◆ **WORK TASK**
Look through the data below, and copy each line that carries the word "Đường".

◆ **DATA TO USE**
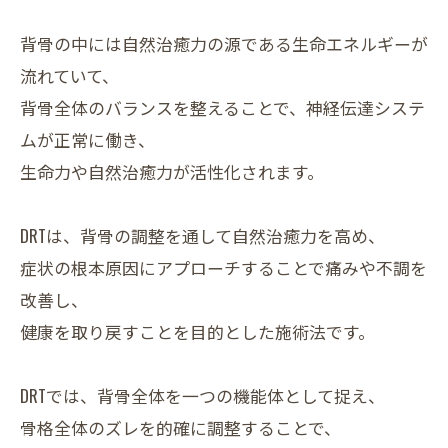
背骨の中には自然治癒力の源である生命エネルギーが
流れていて、
背骨全体のバランスを整えることで、神経伝達システ
ムが正常に働き、
生命力や自然治癒力が活性化されます。
DRTは、背骨の調整を通して自然治癒力を高め、
症状の根本原因にアプローチすることで痛みや不調を
改善し、
健康を取り戻すことを目的とした施術法です。
DRTでは、背骨全体を一つの機能体として捉え、
骨格全体のズレを的確に調整することで、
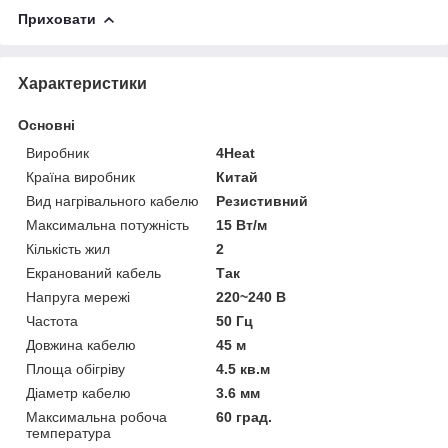
Приховати
Характеристики
Основні
Виробник
4Heat
Країна виробник
Китай
Вид нагрівального кабелю
Резистивний
Максимальна потужність
15 Вт/м
Кількість жил
2
Екранований кабель
Так
Напруга мережі
220~240 В
Частота
50 Гц
Довжина кабелю
45 м
Площа обігріву
4.5 кв.м
Діаметр кабелю
3.6 мм
Максимальна робоча
60 град.
температура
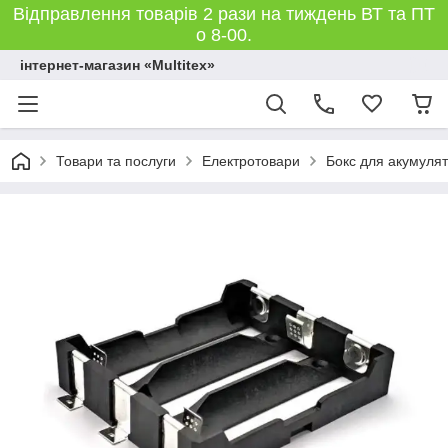
Відправлення товарів 2 рази на тиждень ВТ та ПТ
о 8-00.
інтернет-магазин «Multitex»
Товари та послуги
Електротовари
Бокс для акумулят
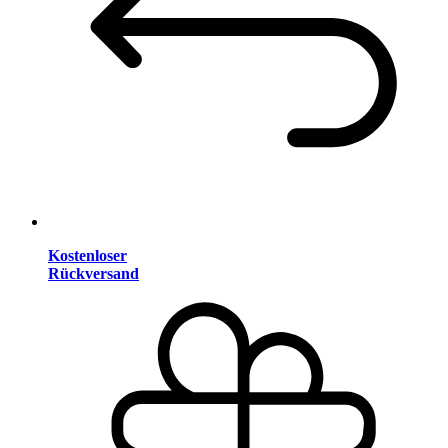
Kostenloser
Rückversand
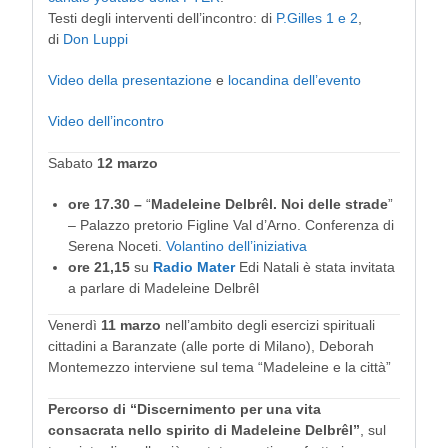
Testi degli interventi dell’incontro: di
P.Gilles 1
e 2
,
di
Don Luppi
Video della presentazione
e
locandina dell’evento
Video dell’incontro
Sabato
12 marzo
ore 17.30 –
“
Madeleine Delbrêl. Noi delle strade
”
–
Palazzo pretorio Figline Val d’Arno. Conferenza di
Serena Noceti.
Volantino dell’iniziativa
ore 21,15
su
Radio Mater
Edi Natali è stata invitata
a parlare di Madeleine Delbrêl
Venerdì
11 marzo
nell’ambito degli esercizi spirituali
cittadini a Baranzate (alle porte di Milano), Deborah
Montemezzo interviene sul tema “Madeleine e la città”
Percorso di “Discernimento per una vita
consacrata nello spirito di
Madeleine Delbrêl”
, sul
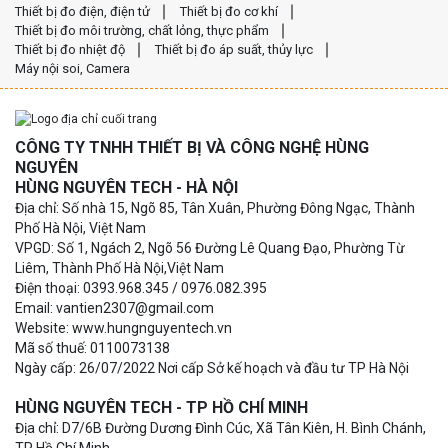
Thiết bị đo điện, điện tử
Thiết bị đo cơ khí
Thiết bị đo môi trường, chất lỏng, thực phẩm
Thiết bị đo nhiệt độ
Thiết bị đo áp suất, thủy lực
Máy nội soi, Camera
CÔNG TY TNHH THIẾT BỊ VÀ CÔNG NGHỆ HÙNG
NGUYÊN
HÙNG NGUYÊN TECH - HÀ NỘI
Địa chỉ: Số nhà 15, Ngõ 85, Tân Xuân, Phường Đông Ngạc, Thành
Phố Hà Nội, Việt Nam
VPGD: Số 1, Ngách 2, Ngõ 56 Đường Lê Quang Đạo, Phường Từ
Liêm, Thành Phố Hà Nội,Việt Nam
Điện thoại: 0393.968.345 / 0976.082.395
Email: vantien2307@gmail.com
Website: www.hungnguyentech.vn
Mã số thuế: 0110073138
Ngày cấp: 26/07/2022 Nơi cấp Sở kế hoạch và đầu tư TP Hà Nội
HÙNG NGUYÊN TECH - TP HỒ CHÍ MINH
Địa chỉ: D7/6B Đường Dương Đình Cúc, Xã Tân Kiên, H. Bình Chánh,
TP Hồ Chí Minh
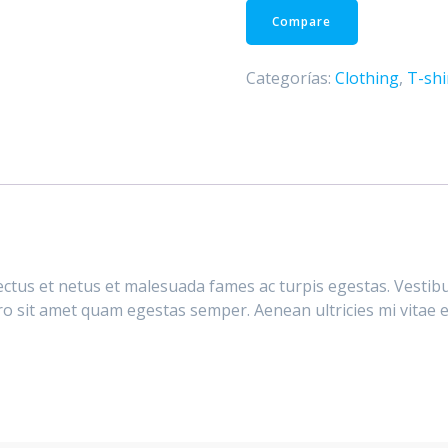
Compare
Categorías:
Clothing
,
T-shi
ctus et netus et malesuada fames ac turpis egestas. Vestibul
ro sit amet quam egestas semper. Aenean ultricies mi vitae es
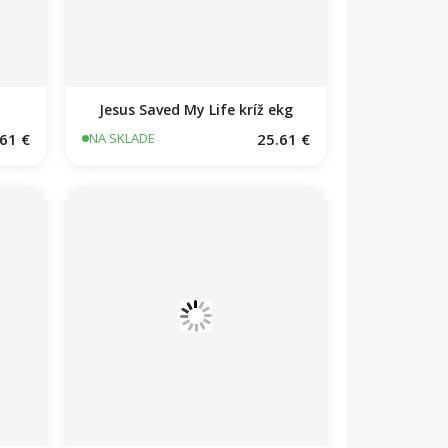
Jesus Saved My Life kríž ekg
61 €
25.61 €
NA SKLADE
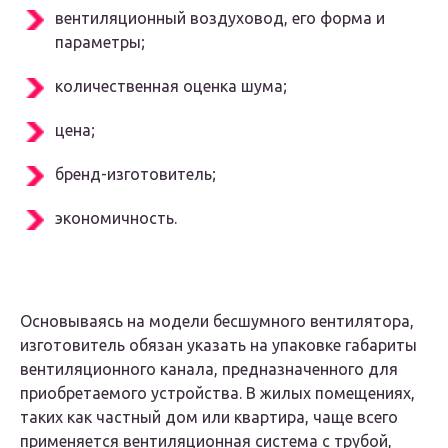
вентиляционный воздуховод, его форма и
параметры;
количественная оценка шума;
цена;
бренд-изготовитель;
экономичность.
Основываясь на модели бесшумного вентилятора,
изготовитель обязан указать на упаковке габариты
вентиляционного канала, предназначенного для
приобретаемого устройства. В жилых помещениях,
таких как частный дом или квартира, чаще всего
применяется вентиляционная система с трубой,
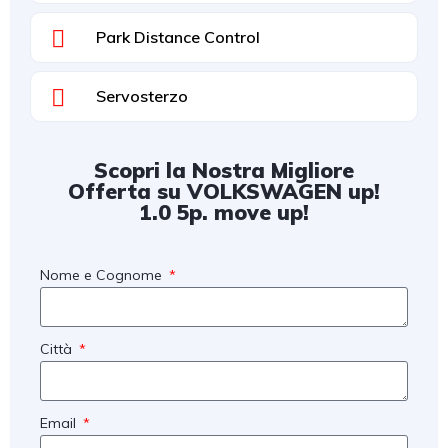
Park Distance Control
Servosterzo
Scopri la Nostra Migliore
Offerta su VOLKSWAGEN up!
1.0 5p. move up!
Nome e Cognome
Città
Email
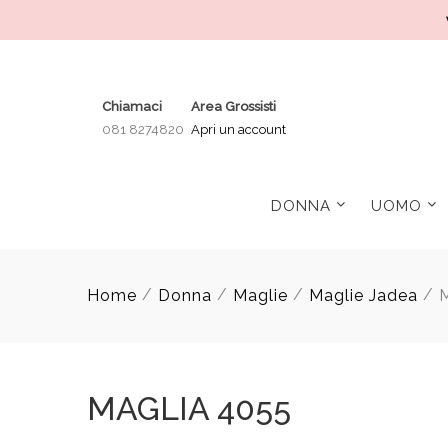
Chiamaci
Area Grossisti
081 8274820
Apri un account
DONNA
UOMO
/
/
/
/
Home
Donna
Maglie
Maglie Jadea
MAGLIA 4055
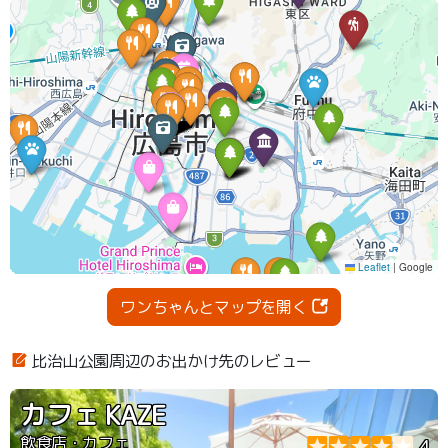
ワンちゃんとマップを開く
比治山公園周辺のお出かけ先のレビュー
カフェ KAZE
飲食店・カフェ
4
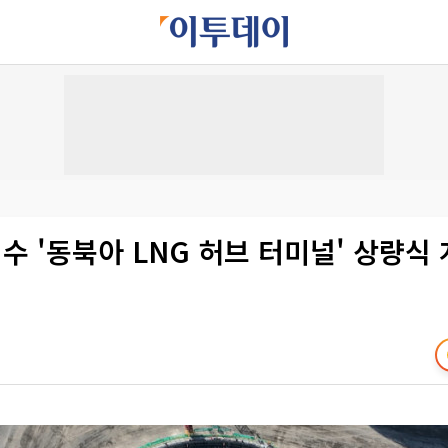
여수 '동북아 LNG 허브 터미널' 상량식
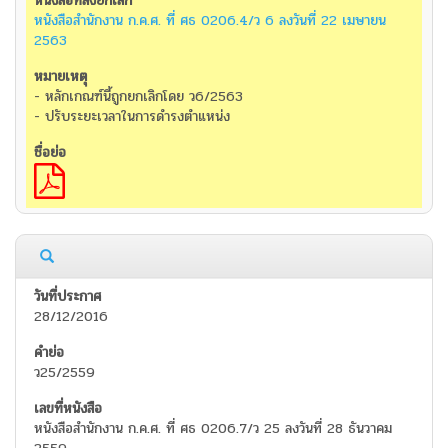
หนังสือสำนักงาน ก.ค.ศ. ที่ ศธ 0206.4/ว 6 ลงวันที่ 22 เมษายน
2563
- หลักเกณฑ์นี้ถูกยกเลิกโดย ว6/2563
- ปรับระยะเวลาในการดำรงตำแหน่ง
28/12/2016
ว25/2559
หนังสือสำนักงาน ก.ค.ศ. ที่ ศธ 0206.7/ว 25 ลงวันที่ 28 ธันวาคม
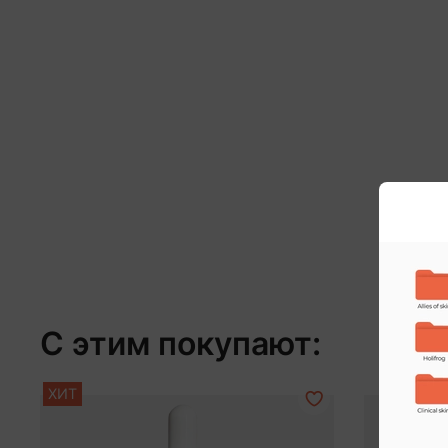
С этим покупают:
ХИТ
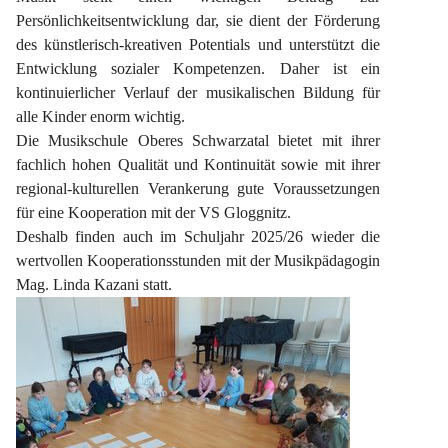
Persönlichkeitsentwicklung dar, sie dient der Förderung 
des künstlerisch-kreativen Potentials und unterstützt die 
Entwicklung sozialer Kompetenzen. Daher ist ein 
kontinuierlicher Verlauf der musikalischen Bildung für 
alle Kinder enorm wichtig.
Die Musikschule Oberes Schwarzatal bietet mit ihrer 
fachlich hohen Qualität und Kontinuität sowie mit ihrer 
regional-kulturellen Verankerung gute Voraussetzungen 
für eine Kooperation mit der VS Gloggnitz.
Deshalb finden auch im Schuljahr 2025/26 wieder die 
wertvollen Kooperationsstunden mit der Musikpädagogin 
Mag. Linda Kazani statt.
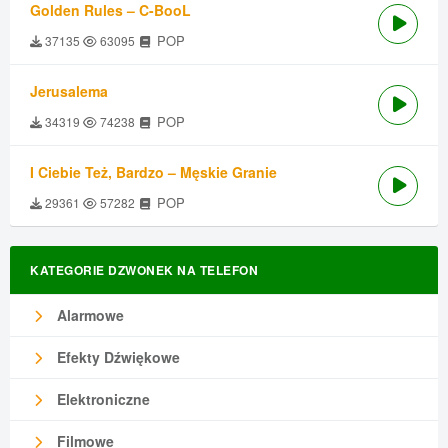
Golden Rules – C-BooL
POP
37135
63095
Jerusalema
POP
34319
74238
I Ciebie Też, Bardzo – Męskie Granie
POP
29361
57282
KATEGORIE DZWONEK NA TELEFON
Alarmowe
Efekty Dźwiękowe
Elektroniczne
Filmowe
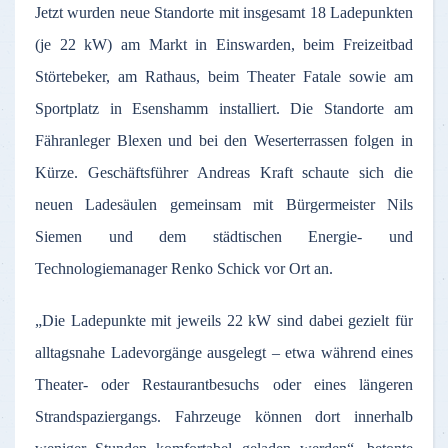
Jetzt wurden neue Standorte mit insgesamt 18 Ladepunkten
(je 22 kW) am Markt in Einswarden, beim Freizeitbad
Störtebeker, am Rathaus, beim Theater Fatale sowie am
Sportplatz in Esenshamm installiert. Die Standorte am
Fähranleger Blexen und bei den Weserterrassen folgen in
Kürze. Geschäftsführer Andreas Kraft schaute sich die
neuen Ladesäulen gemeinsam mit Bürgermeister Nils
Siemen und dem städtischen Energie- und
Technologiemanager Renko Schick vor Ort an.
„Die Ladepunkte mit jeweils 22 kW sind dabei gezielt für
alltagsnahe Ladevorgänge ausgelegt – etwa während eines
Theater- oder Restaurantbesuchs oder eines längeren
Strandspaziergangs. Fahrzeuge können dort innerhalb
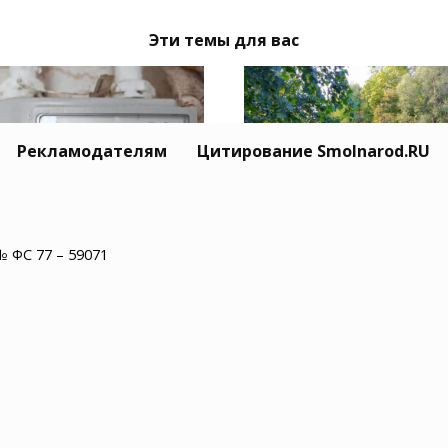
Эти темы для вас
Рекламодателям
Цитирование Smolnarod.RU
лян в домовых чатах
№ ФС 77 – 59071
В Рославльском округ
дупредили о
реки Остер извлекли
енниках с поверкой
тело 55-летнего муж
тчиков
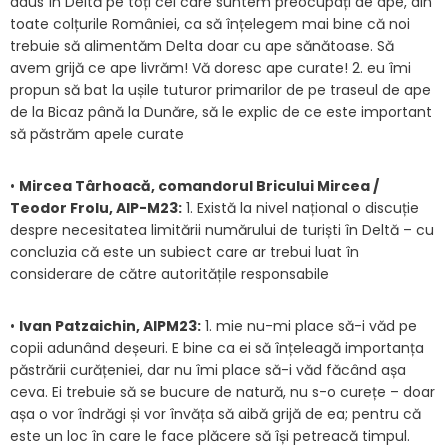
adus în Deltă pe toți cei care suntem preocupați de ape, din
toate colțurile României, ca să înțelegem mai bine că noi
trebuie să alimentăm Delta doar cu ape sănătoase. Să
avem grijă ce ape livrăm! Vă doresc ape curate! 2. eu îmi
propun să bat la ușile tuturor primarilor de pe traseul de ape
de la Bicaz până la Dunăre, să le explic de ce este important
să păstrăm apele curate
•
Mircea Târhoacă, comandorul Bricului Mircea /
Teodor Frolu, AIP-M23:
1. Există la nivel național o discuție
despre necesitatea limitării numărului de turiști în Deltă – cu
concluzia că este un subiect care ar trebui luat în
considerare de către autoritățile responsabile
•
Ivan Patzaichin, AIPM23:
1. mie nu-mi place să-i văd pe
copii adunând deșeuri. E bine ca ei să înțeleagă importanța
păstrării curățeniei, dar nu îmi place să-i văd făcând așa
ceva. Ei trebuie să se bucure de natură, nu s-o curețe – doar
așa o vor îndrăgi și vor învăța să aibă grijă de ea; pentru că
este un loc în care le face plăcere să își petreacă timpul.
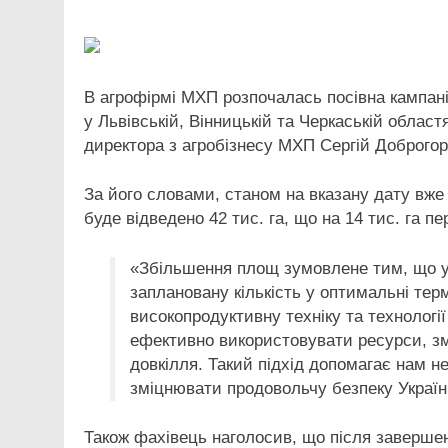
Link
В агрофірмі МХП розпочалась посівна кампані
у Львівській, Вінницькій та Черкаській област
директора з агробізнесу МХП Сергій Доброгор
За його словами, станом на вказану дату вже 
буде відведено 42 тис. га, що на 14 тис. га 
«Збільшення площ зумовлене тим, що у 
заплановану кількість у оптимальні те
високопродуктивну техніку та технолог
ефективно використовувати ресурси, з
довкілля. Такий підхід допомагає нам н
зміцнювати продовольчу безпеку Україн
Також фахівець наголосив, що після завершенн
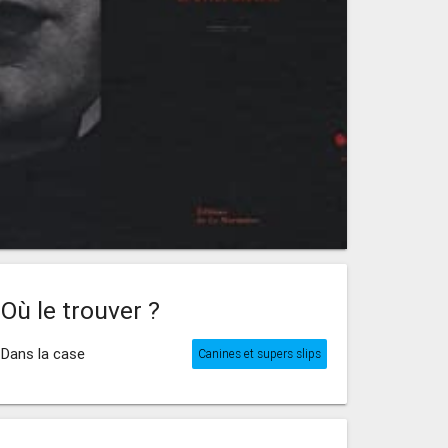
Où le trouver ?
Dans la case
Canines et supers slips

◆ **THE COMPLETED TASK**
VPGD: Số 1, Ngách 2, Ngõ 56 Đường Lê Quang Đạo, Phường Từ
Địa chỉ: D7/6B Đường Dương Đình Cúc, Xã Tân Kiên, H. Bình Chánh,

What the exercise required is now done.